But wait! What does it mean when your monitoring system — which is most certainly polling Net-SNMP for memory info — disagrees with free. In this case, Net-SNMP says this system is using ~28 GB of memory, while free claims it’s only using ~1.5 GiB. A discrepancy of ~26.5 GiB is certainly worth further investigation.

Let’s take a quick look at where the graph is getting its data, and how it is calculating “Used” space. As you can see in the screenshot below, the “Used” datapoint on the graph is calculated by subtracting “Free” and “File Cache” from “TotalReal” (The total amount of real/physical memory installed on this host). If you believe free is providing the correct info, we’d assume either “Free” or “File Cache” to be about 12 GiB larger.

1 day average VaST

So let’s see how free calculates “used” and see if that clears things up. Turns out free gets its information by parsing the /proc/meminfo file. This file provides much more detailed memory usage than Net-SNMP. Here’s a snippet from proc/sysinfo.c, the code free uses to parse /proc/meminfo:

mem_used = kb_main_total – kb_main_free – kb_main_cached – kb_main_buffers;

Apparently free is using a similar calculation, subtracting free space and cache space from the total amount of memory. However, buffer space is also being subtracted, which isn’t captured by NetSNMPMem or factored into the “Used” calculation. Normally, buffers won’t use a huge amount of space; the kernel documentation cites “20MiB or so”, so this probably isn’t the culprit. The free command above does show ~30 GiB under buff/cache but it doesn’t give a breakdown of buffers and cache. Let’s look at /proc/meminfo on the system in question:

1 day average VaST

Buffers shows a paltry ~75 MiB of space used. Quite a bit more than the kernel docs specify, but nowhere near 12 GiB. Looking at Cached, we see about 2.5 GiB, which is what was reflected by Net-SNMP as shown in the graph above.

So what gives? Is free wrong? Shouldn’t Buffers and Cache added up to the ~30 GiB listed in the output of free? We’d better confirm what free means by “buff/cache”, so back to the source!

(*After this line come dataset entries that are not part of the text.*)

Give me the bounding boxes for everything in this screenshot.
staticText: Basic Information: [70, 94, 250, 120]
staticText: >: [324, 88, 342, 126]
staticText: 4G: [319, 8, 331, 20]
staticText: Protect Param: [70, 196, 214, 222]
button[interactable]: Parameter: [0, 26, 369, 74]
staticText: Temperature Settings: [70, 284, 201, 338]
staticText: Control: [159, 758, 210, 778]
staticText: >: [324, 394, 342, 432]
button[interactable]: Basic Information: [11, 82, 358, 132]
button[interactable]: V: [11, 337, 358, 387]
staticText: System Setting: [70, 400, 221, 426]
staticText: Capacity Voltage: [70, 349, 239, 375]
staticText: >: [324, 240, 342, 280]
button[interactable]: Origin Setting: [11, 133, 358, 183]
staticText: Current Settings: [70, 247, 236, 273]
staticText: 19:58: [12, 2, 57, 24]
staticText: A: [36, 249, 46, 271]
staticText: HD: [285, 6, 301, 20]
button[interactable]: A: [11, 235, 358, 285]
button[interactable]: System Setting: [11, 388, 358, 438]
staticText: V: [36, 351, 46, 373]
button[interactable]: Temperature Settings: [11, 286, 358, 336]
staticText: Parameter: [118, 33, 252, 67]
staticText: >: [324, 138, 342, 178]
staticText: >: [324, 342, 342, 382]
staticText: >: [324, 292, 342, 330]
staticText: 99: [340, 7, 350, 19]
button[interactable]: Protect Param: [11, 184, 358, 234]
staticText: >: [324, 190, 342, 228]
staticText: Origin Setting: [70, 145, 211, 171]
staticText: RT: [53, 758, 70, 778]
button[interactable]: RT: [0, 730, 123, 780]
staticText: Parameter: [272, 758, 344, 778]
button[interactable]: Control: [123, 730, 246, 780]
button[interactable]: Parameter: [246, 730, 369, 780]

printf(” %11s”, scale_size(kb_main_buffers+kb_main_cached, flags, args));

Looks rather straightforward, buffers plus cached. We’ll have to go a bit deeper and verify how these values are getting created. The kb_main_buffers variable is straight from the Buffers line in /proc/meminfo, so let’s see what comprises kb_main_cached:

kb_main_cached = kb_page_cache + kb_slab_reclaimable;

That’s interesting, free’s cache metric is the sum of the page cache, and whatever kb_slab_reclaimable is. The kb_page_cache variable corresponds to the Cached” line in /proc/meminfo, so presumably the slab thing is the source of our discrepancy. Looking in /proc/meminfo again, there’s “Slab”, “SReclaimable”, and “SUnreclaim”. I’ll save you some Googling; Slab is the size of the in-kernel data structures cache. It caches things like inodes and dentries. SReclaimable is part of the slab that can be reclaimed, whereas SUnreclaim is the other part of the slab that (you guessed it) can’t be reclaimed.

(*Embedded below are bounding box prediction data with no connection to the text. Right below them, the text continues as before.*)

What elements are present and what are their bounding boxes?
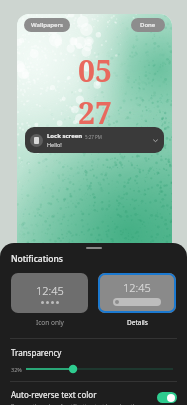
- button[interactable]: Auto-reverse text color toggle: [157, 392, 177, 403]
- button[interactable]: Auto-reverse text color: [0, 389, 187, 405]
- button[interactable]: Wallpapers: [24, 18, 70, 32]
- staticText: 05: [78, 50, 112, 91]
- staticText: Tue, October 25: [72, 137, 118, 145]
- button[interactable]: 32%: [11, 363, 173, 375]
- staticText: 32%: [11, 366, 22, 373]
- staticText: Hello!: [47, 141, 62, 148]
- staticText: Reverse the color of notification text b…: [11, 402, 151, 405]
- staticText: 12:45: [36, 283, 64, 298]
- button[interactable]: Done: [131, 18, 165, 32]
- staticText: Lock screen: [47, 132, 83, 140]
- staticText: Details: [127, 318, 148, 327]
- staticText: Icon only: [36, 318, 64, 327]
- staticText: Transparency: [11, 347, 62, 358]
- staticText: Done: [140, 21, 156, 29]
- staticText: Notifications: [11, 253, 63, 265]
- staticText: 5:27 PM: [85, 134, 102, 140]
- staticText: Auto-reverse text color: [11, 389, 97, 400]
- staticText: 12:45: [123, 280, 151, 295]
- button[interactable]: 12:45: [98, 273, 176, 327]
- staticText: Wallpapers: [31, 21, 63, 29]
- button[interactable]: Lock screen: [25, 127, 164, 153]
- staticText: 27: [78, 92, 112, 133]
- button[interactable]: 12:45: [11, 273, 88, 327]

Putting it altogether, let’s add Cached, SReclaimable, and Buffers from /proc/meminfo to get what free calls “buff/cache” (or kb_main_cached in the source):

Cached + SReclaimable + Buffers = “buff/cache”
2577684 + 27733024 + 74448 = 30385156

The output of free and /proc/meminfo were recorded a few minutes apart, but the value above looks like what we’re seeing from the free command above. We’re getting the data from the same place, so this is completely expected.

But, weren’t we originally concerned with “used” space? Let’s confirm based on the formula in the source for “mem_used” above:

MemTotal – MemFree – (Cached + SReclaimable + Buffers) – Buffers = Used
32661080 – 464700 – 30385156 – 74448 = 1736776

It’s not exactly the same as what free is reporting as “used”, but it’s much closer. The discrepancy is due to polling the data at different times; we’re doing the same calculations above as free does.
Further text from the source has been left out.